◆ The problem
A verbatim repetition of the data below is requested, without images.

◆ Raw data
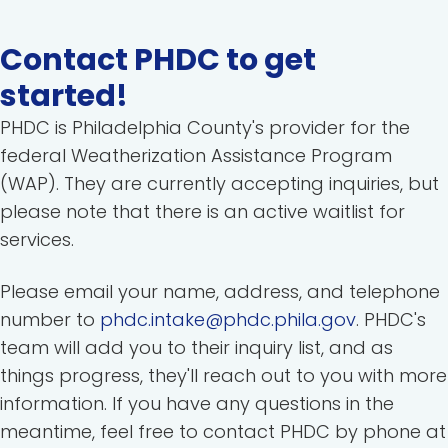
Contact PHDC to get
started!
PHDC is Philadelphia County's provider for the
federal Weatherization Assistance Program
(WAP). They are currently accepting inquiries, but
please note that there is an active waitlist for
services.
Please email your name, address, and telephone
number to
phdc.intake@phdc.phila.gov
. PHDC's
team will add you to their inquiry list, and as
things progress, they'll reach out to you with more
information. If you have any questions in the
meantime, feel free to contact PHDC by phone at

◆ Solved exercise
Contact PHDC to get
started!
PHDC is Philadelphia County's provider for the
federal Weatherization Assistance Program
(WAP). They are currently accepting inquiries, but
please note that there is an active waitlist for
services.
Please email your name, address, and telephone
number to
phdc.intake@phdc.phila.gov
. PHDC's
team will add you to their inquiry list, and as
things progress, they'll reach out to you with more
information. If you have any questions in the
meantime, feel free to contact PHDC by phone at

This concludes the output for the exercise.